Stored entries
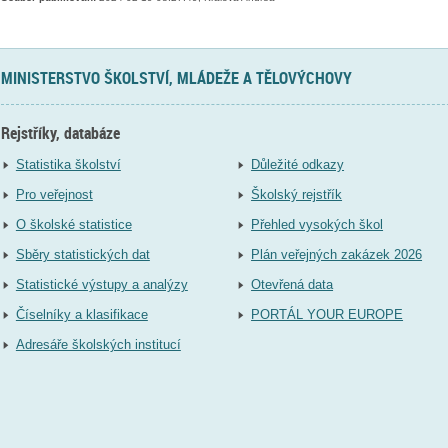
MINISTERSTVO ŠKOLSTVÍ, MLÁDEŽE A TĚLOVÝCHOVY
Rejstříky, databáze
Statistika školství
Důležité odkazy
Pro veřejnost
Školský rejstřík
O školské statistice
Přehled vysokých škol
Sběry statistických dat
Plán veřejných zakázek 2026
Statistické výstupy a analýzy
Otevřená data
Číselníky a klasifikace
PORTÁL YOUR EUROPE
Adresáře školských institucí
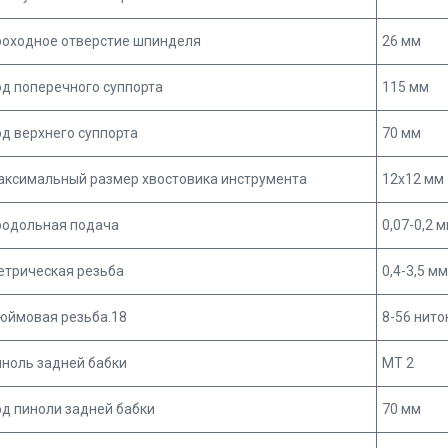
роходное отверстие шпинделя
26 мм
д поперечного суппорта
115 мм
д верхнего суппорта
70 мм
аксимальный размер хвостовика инструмента
12х12 мм
родольная подача
0,07-0,2 
етрическая резьба
0,4-3,5 м
юймовая резьба.18
8-56 нито
ноль задней бабки
МТ 2
д пиноли задней бабки
70 мм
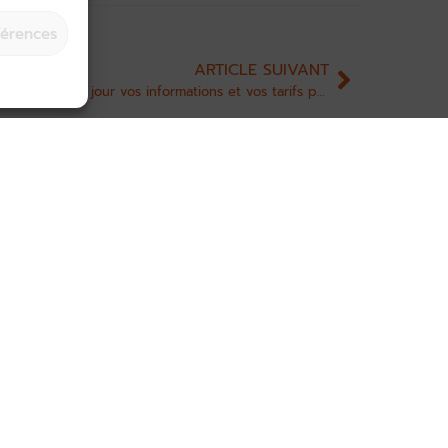
férences
ARTICLE SUIVANT
[RAPPEL] Bénéficiez de conseils pour recycler et réutiliser les eaux non conventionnelles !
Mettez à jour vos informations et vos tarifs pour 2025 !
Inscrivez-vous à la newslet
manquer de l’actualité du to
ctu
 !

* Exercise brief: Your answer must be an exact repeat of all the records, minus the pictures.

* Written response:
MINISTERSTVO ŠKOLSTVÍ, MLÁDEŽE A TĚLOVÝCHOVY
Rejstříky, databáze
Statistika školství
Důležité odkazy
Pro veřejnost
Školský rejstřík
O školské statistice
Přehled vysokých škol
Sběry statistických dat
Plán veřejných zakázek 2026
Statistické výstupy a analýzy
Otevřená data
Číselníky a klasifikace
PORTÁL YOUR EUROPE
Adresáře školských institucí
роходное отверстие шпинделя
26 мм
д поперечного суппорта
115 мм
д верхнего суппорта
70 мм
аксимальный размер хвостовика инструмента
12х12 мм
родольная подача
0,07-0,2 
етрическая резьба
0,4-3,5 м
юймовая резьба.18
8-56 нито
ноль задней бабки
МТ 2
д пиноли задней бабки
70 мм
férences
ARTICLE SUIVANT
[RAPPEL] Bénéficiez de conseils pour recycler et réutiliser les eaux non conventionnelles !
Mettez à jour vos informations et vos tarifs pour 2025 !
Inscrivez-vous à la newslet
manquer de l’actualité du to
ctu
 !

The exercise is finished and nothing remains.